To address the global defocus blur and lack of sharp geometric and textural references in single-camera NeRF caused by fixed focal length, this paper proposes the first full-depth-of-field NeRF reconstruction method leveraging smartphone dual-camera systems (primary + ultra-wide). The ultra-wide camera provides robust geometric priors via its large depth of field, while the primary camera preserves high-resolution texture. We design a learnable defocus-aware fusion module and a dynamic defocus map prediction mechanism, integrated with spatial deformation alignment, cross-camera color matching, and differentiable defocus modeling for end-to-end full-depth-of-field radiance field reconstruction. Evaluated on our newly collected dual-camera dataset, our method significantly outperforms single-camera NeRF baselines.
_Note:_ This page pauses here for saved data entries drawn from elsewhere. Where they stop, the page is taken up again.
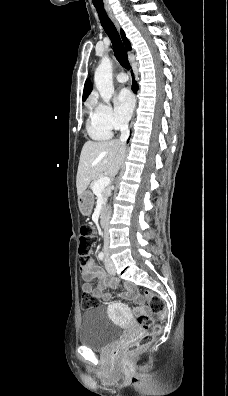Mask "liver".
Masks as SVG:
<instances>
[{
  "label": "liver",
  "instance_id": "liver-1",
  "mask_svg": "<svg viewBox=\"0 0 228 396\" xmlns=\"http://www.w3.org/2000/svg\"><path fill=\"white\" fill-rule=\"evenodd\" d=\"M126 146L120 140L87 141L81 151L76 177L77 194L80 196L90 182L107 171L115 176L122 165Z\"/></svg>",
  "mask_w": 228,
  "mask_h": 396
}]
</instances>
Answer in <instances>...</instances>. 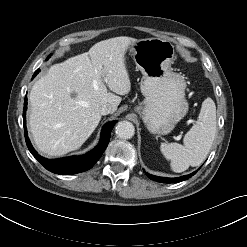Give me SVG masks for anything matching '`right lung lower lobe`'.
<instances>
[{
	"mask_svg": "<svg viewBox=\"0 0 247 247\" xmlns=\"http://www.w3.org/2000/svg\"><path fill=\"white\" fill-rule=\"evenodd\" d=\"M37 73H34L33 78L36 76ZM27 97H25L24 101V108H23V121H24V134H25V141L26 144L31 152V154L49 171L56 173V174H62V175H68V174H76L80 172H84L86 170H89L94 166V164L99 160V158L102 156L103 152L108 146L109 140H110V134L111 131L117 121H112L108 124H106L102 130L101 140L100 143L89 153L83 156H72V157H66L61 159H46L44 157H41L38 155V153L34 150L32 147L30 140L27 135V129H26V109H27Z\"/></svg>",
	"mask_w": 247,
	"mask_h": 247,
	"instance_id": "98d812e1",
	"label": "right lung lower lobe"
}]
</instances>
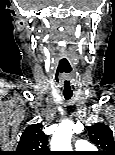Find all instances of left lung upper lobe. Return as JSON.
<instances>
[{"instance_id":"obj_1","label":"left lung upper lobe","mask_w":115,"mask_h":155,"mask_svg":"<svg viewBox=\"0 0 115 155\" xmlns=\"http://www.w3.org/2000/svg\"><path fill=\"white\" fill-rule=\"evenodd\" d=\"M87 129L91 142L102 149L98 155H115V141L109 126L96 123Z\"/></svg>"}]
</instances>
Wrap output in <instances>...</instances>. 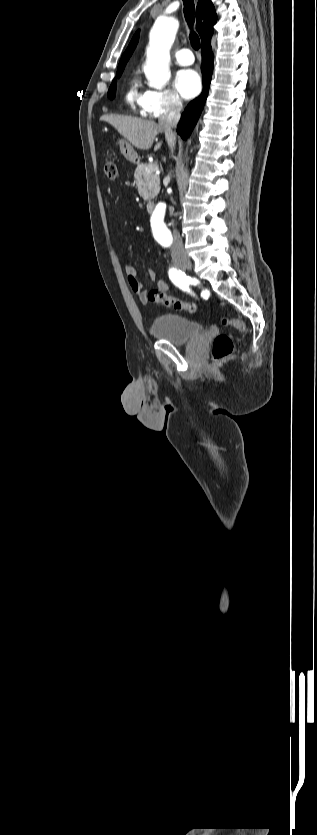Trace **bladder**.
I'll return each instance as SVG.
<instances>
[{
	"instance_id": "obj_1",
	"label": "bladder",
	"mask_w": 317,
	"mask_h": 835,
	"mask_svg": "<svg viewBox=\"0 0 317 835\" xmlns=\"http://www.w3.org/2000/svg\"><path fill=\"white\" fill-rule=\"evenodd\" d=\"M151 333L158 339L183 346L202 337L203 327L200 323L186 317L177 314H165L153 321Z\"/></svg>"
}]
</instances>
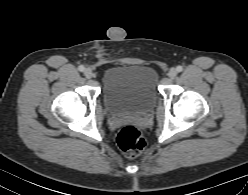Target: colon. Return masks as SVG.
I'll return each instance as SVG.
<instances>
[{
    "instance_id": "1",
    "label": "colon",
    "mask_w": 248,
    "mask_h": 195,
    "mask_svg": "<svg viewBox=\"0 0 248 195\" xmlns=\"http://www.w3.org/2000/svg\"><path fill=\"white\" fill-rule=\"evenodd\" d=\"M117 144L128 157L139 155L146 146L141 131L134 125H126L120 129Z\"/></svg>"
}]
</instances>
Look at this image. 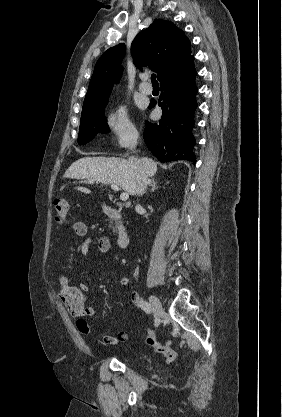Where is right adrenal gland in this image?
<instances>
[{"label": "right adrenal gland", "mask_w": 282, "mask_h": 417, "mask_svg": "<svg viewBox=\"0 0 282 417\" xmlns=\"http://www.w3.org/2000/svg\"><path fill=\"white\" fill-rule=\"evenodd\" d=\"M150 186H151V190L150 192H154L155 188H159L155 178H151L150 182H149Z\"/></svg>", "instance_id": "2a0ac1e0"}]
</instances>
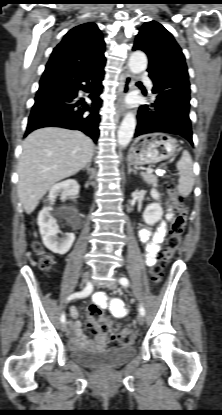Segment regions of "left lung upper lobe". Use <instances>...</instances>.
Instances as JSON below:
<instances>
[{
  "label": "left lung upper lobe",
  "mask_w": 222,
  "mask_h": 415,
  "mask_svg": "<svg viewBox=\"0 0 222 415\" xmlns=\"http://www.w3.org/2000/svg\"><path fill=\"white\" fill-rule=\"evenodd\" d=\"M133 50L144 51L149 59L147 71L175 66L187 70L185 57L172 34L156 21L146 22L136 36Z\"/></svg>",
  "instance_id": "obj_1"
}]
</instances>
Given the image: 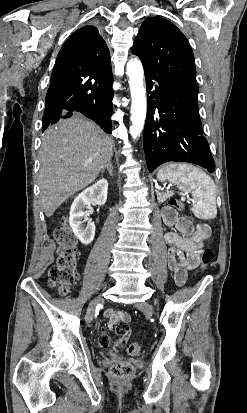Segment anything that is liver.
I'll return each mask as SVG.
<instances>
[{
	"mask_svg": "<svg viewBox=\"0 0 247 413\" xmlns=\"http://www.w3.org/2000/svg\"><path fill=\"white\" fill-rule=\"evenodd\" d=\"M112 148L111 136L81 114L49 124L39 152L40 198L46 217L95 180L113 156Z\"/></svg>",
	"mask_w": 247,
	"mask_h": 413,
	"instance_id": "6515ba94",
	"label": "liver"
}]
</instances>
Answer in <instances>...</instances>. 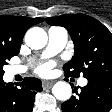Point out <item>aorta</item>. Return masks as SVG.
<instances>
[{"label": "aorta", "mask_w": 112, "mask_h": 112, "mask_svg": "<svg viewBox=\"0 0 112 112\" xmlns=\"http://www.w3.org/2000/svg\"><path fill=\"white\" fill-rule=\"evenodd\" d=\"M47 40V33L40 27L30 28L25 34L26 44L35 50L44 48L47 44ZM52 93L56 99L60 101H67L71 97L72 88L69 83L65 81H59L54 84Z\"/></svg>", "instance_id": "762f6f07"}]
</instances>
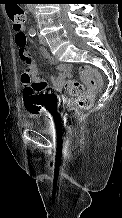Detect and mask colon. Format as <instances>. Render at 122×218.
Returning a JSON list of instances; mask_svg holds the SVG:
<instances>
[{"label":"colon","mask_w":122,"mask_h":218,"mask_svg":"<svg viewBox=\"0 0 122 218\" xmlns=\"http://www.w3.org/2000/svg\"><path fill=\"white\" fill-rule=\"evenodd\" d=\"M8 16L12 22L13 29L16 31L15 43L18 47L19 56L23 61L29 60V54L26 50L27 37L22 31L26 15L24 10L17 5H9L7 8ZM80 76L84 82L91 83L87 92L84 91L82 84L78 80H67L64 82L63 87L67 94L76 99V103L79 109H89L93 102V92L97 87L102 84V78L100 72L91 66L83 65L80 67ZM21 81L24 85V105L30 113H39L41 109L34 102V95L36 86L31 83V76L28 70L24 71L21 75ZM67 119V127L71 129L74 124V119L77 116L76 108H69L65 113Z\"/></svg>","instance_id":"obj_1"}]
</instances>
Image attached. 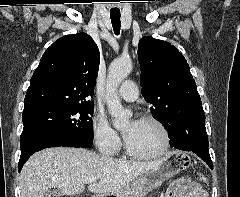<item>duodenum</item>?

It enables arbitrary focal-plane refocusing, controllable blur intensity, and beam-splitter effects, generating high-fidelity novel-view images.
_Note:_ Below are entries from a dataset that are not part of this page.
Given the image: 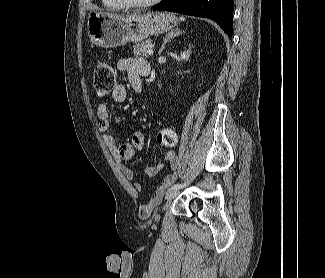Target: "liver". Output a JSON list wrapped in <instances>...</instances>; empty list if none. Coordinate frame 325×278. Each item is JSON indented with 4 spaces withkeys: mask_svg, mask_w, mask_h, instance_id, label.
<instances>
[{
    "mask_svg": "<svg viewBox=\"0 0 325 278\" xmlns=\"http://www.w3.org/2000/svg\"><path fill=\"white\" fill-rule=\"evenodd\" d=\"M104 14H107V15H110V16H118V15H115V14H112V13H104Z\"/></svg>",
    "mask_w": 325,
    "mask_h": 278,
    "instance_id": "obj_1",
    "label": "liver"
}]
</instances>
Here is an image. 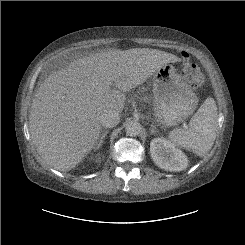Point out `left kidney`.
<instances>
[{"mask_svg": "<svg viewBox=\"0 0 245 245\" xmlns=\"http://www.w3.org/2000/svg\"><path fill=\"white\" fill-rule=\"evenodd\" d=\"M150 153L155 164L168 171H182L188 165L186 155L164 138H154L151 141Z\"/></svg>", "mask_w": 245, "mask_h": 245, "instance_id": "5707ae66", "label": "left kidney"}]
</instances>
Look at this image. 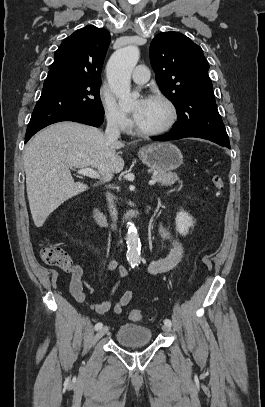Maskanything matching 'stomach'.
<instances>
[{
    "mask_svg": "<svg viewBox=\"0 0 265 407\" xmlns=\"http://www.w3.org/2000/svg\"><path fill=\"white\" fill-rule=\"evenodd\" d=\"M142 162L156 171H172L183 163L181 151L170 142H158L139 150Z\"/></svg>",
    "mask_w": 265,
    "mask_h": 407,
    "instance_id": "stomach-1",
    "label": "stomach"
}]
</instances>
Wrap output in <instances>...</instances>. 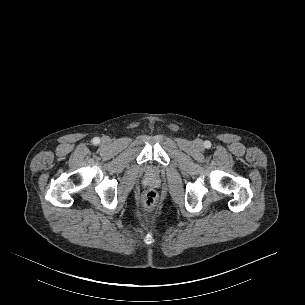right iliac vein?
<instances>
[{"label":"right iliac vein","instance_id":"1","mask_svg":"<svg viewBox=\"0 0 305 305\" xmlns=\"http://www.w3.org/2000/svg\"><path fill=\"white\" fill-rule=\"evenodd\" d=\"M103 142H105V143H106V142H107V139H104V140H103Z\"/></svg>","mask_w":305,"mask_h":305}]
</instances>
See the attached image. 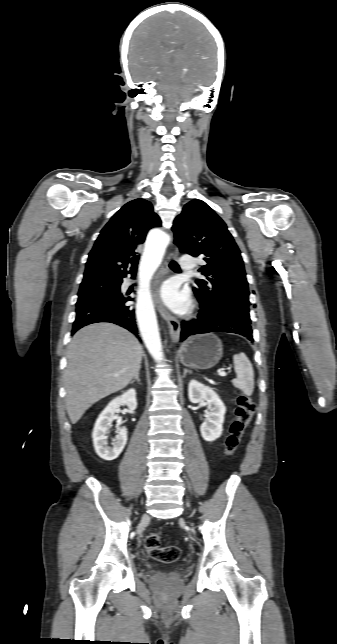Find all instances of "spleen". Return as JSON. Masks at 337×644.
<instances>
[{"label":"spleen","instance_id":"obj_1","mask_svg":"<svg viewBox=\"0 0 337 644\" xmlns=\"http://www.w3.org/2000/svg\"><path fill=\"white\" fill-rule=\"evenodd\" d=\"M234 370L237 378L232 381L233 385L242 390L247 396L254 391V371L252 364L244 353L235 354L233 357Z\"/></svg>","mask_w":337,"mask_h":644}]
</instances>
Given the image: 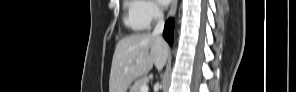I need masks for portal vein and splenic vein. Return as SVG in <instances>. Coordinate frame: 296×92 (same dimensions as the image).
<instances>
[{
	"label": "portal vein and splenic vein",
	"instance_id": "18ae733b",
	"mask_svg": "<svg viewBox=\"0 0 296 92\" xmlns=\"http://www.w3.org/2000/svg\"><path fill=\"white\" fill-rule=\"evenodd\" d=\"M140 92H148V86H147V84H144V85L141 86Z\"/></svg>",
	"mask_w": 296,
	"mask_h": 92
}]
</instances>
We present the first framework capable of synthesizing the all-in-focus neural radiance field (NeRF) from inputs without manual refocusing. Without refocusing, the camera will automatically focus on the fixed object for all views, and current NeRF methods typically using one camera fail due to the consistent defocus blur and a lack of sharp reference. To restore the all-in-focus NeRF, we introduce the dual-camera from smartphones, where the ultra-wide camera has a wider depth-of-field (DoF) and the main camera possesses a higher resolution. The dual camera pair saves the high-fidelity details from the main camera and uses the ultra-wide camera’s deep DoF as reference for all-in-focus restoration. To this end, we first implement spatial warping and color matching to align the dual camera, followed by a defocus-aware fusion module with learnable defocus parameters to predict a defocus map and fuse the aligned camera pair. We also build a multi-view dataset that includes image pairs of the main and ultra-wide cameras in a smartphone. Extensive experiments on this dataset verify that our solution, termed DC-NeRF, can produce high-quality all-in-focus novel views and compares favorably against strong baselines quantitatively and qualitatively. We further show DoF applications of DC-NeRF with adjustable blur intensity and focal plane, including refocusing and split diopter.